Apple has presented its offering of personalized AI services which will appear with the iPhone 15 and in MacOS Sequoia on Macs and iPads with M1 chips or newer. Since these chips cannot do extensive AI processing, many tasks will have to be done on the Cloud. Apple says that any personal data sent to the cloud will be encrypted, and deleted immediately after use. Only the AI task called for by the user will be able to decrypt the data. Apple is inviting independent cybersecurity researchers to review their security process, which they call the Private Cloud Compute. The article notes that Apple has less incentive than other companies to collect personal data since its business model is more oriented towards hardware and services, rather than ads.

9. In the shadow of generative AI, what remains uniquely human?

This article discusses one of the existential questions around GenAI: what qualities do humans retain that cannot be replicated by GenAI models? The article cites a quote from Stanley Kubrick’s film 2001: A Space Odyssey, where a reporter asked if the machine on the spacecraft felt emotions: "Well, he acts like he has genuine emotions... but as to whether or not he has real feelings is something that I don’t think anyone can truthfully answer". The article argues that human emotions, cognitive flexibility, intuition and the contribution made by the five senses are all required for original thinking and complex problem solving. Another human and primate characteristic, that AI does not possess, is the presence of mirror neurons. These are neurons that fire when a specific motor act or emotion is experienced, and which are also fired by a person when he or she observes that act or emotion in another person. Motor neurons are seen as important in enhancing empathy, competition and teamwork.
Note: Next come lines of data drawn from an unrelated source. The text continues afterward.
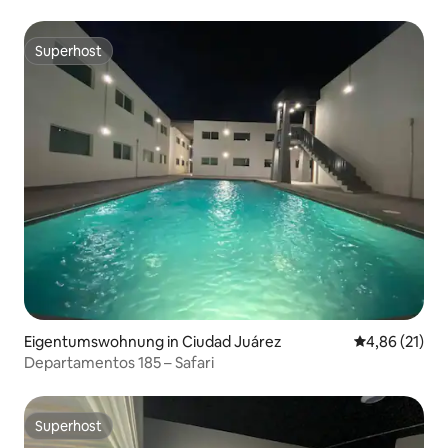
Superhost
Superhost
Eigentumswohnung in Ciudad Juárez
Durchschnitt
4,86 (21)
Departamentos 185 – Safari
Superhost
Superhost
10. Propagandists are using AI too – and companies need to be open about it

This article analyzes a report by Meta on abuses of their platform for influence operations, specifically citing Russia, China, Iran, and Israel. The operations mentioned include using GenAI to create large volumes of social media comments in multiple languages as well as turning news articles into Facebook posts. Following interference by Russia in the 2016 US Presidential elections, Facebook, YouTube, and Twitter (now X) have been reporting on influence operations (though Elon Musk discontinued this practice at X). Meta removed six covert operations from the platform in 2024, though Meta claims these operations were not having a big impact. An argument made is that it is not enough to create mal-information: effort must still be made to bring people to this content, and this still requires paying influencers. It is noteworthy that a party in Bangladesh amassed 3.4 million followers across 98 pages of fake content, and the fact that the party was not politically relevant to US big tech could have meant that this went unnoticed for longer. At the same time, the community is getting organized with initiatives like the AI Incident Database and the Political Deepfakes Incidents Database, as well as more cases of social media users alerting the platform administrators and other users of mal-information cases.

11. Generative AI at Work

This paper presents the results of a study that seeks to precisely measure the productivity improvement of using AI chatbots in a customer support context. The experiment was made during the deployment of one of OpenAI’s GPT models in a call center for a US software supplier where there were 5179 customer support agents getting advice from the chatbot. The chatbot was trained using the skills of the most productive employees. The study found an overall productivity increase of 14% (measured by the issue resolution rate per hour). However, the improvements were especially large for lower-skilled and unskilled employees, whereas the improvement for experienced employees was negligible. This is attributed to the fact that the skills of experienced workers are more easily transferred with the help of the chatbot. This result contrasts with earlier waves of computer technology that empowered higher-skilled employees more compared to lower-skilled ones. The paper raises the question of remunerating experienced employees for the skills they contributed to the training of the chatbot.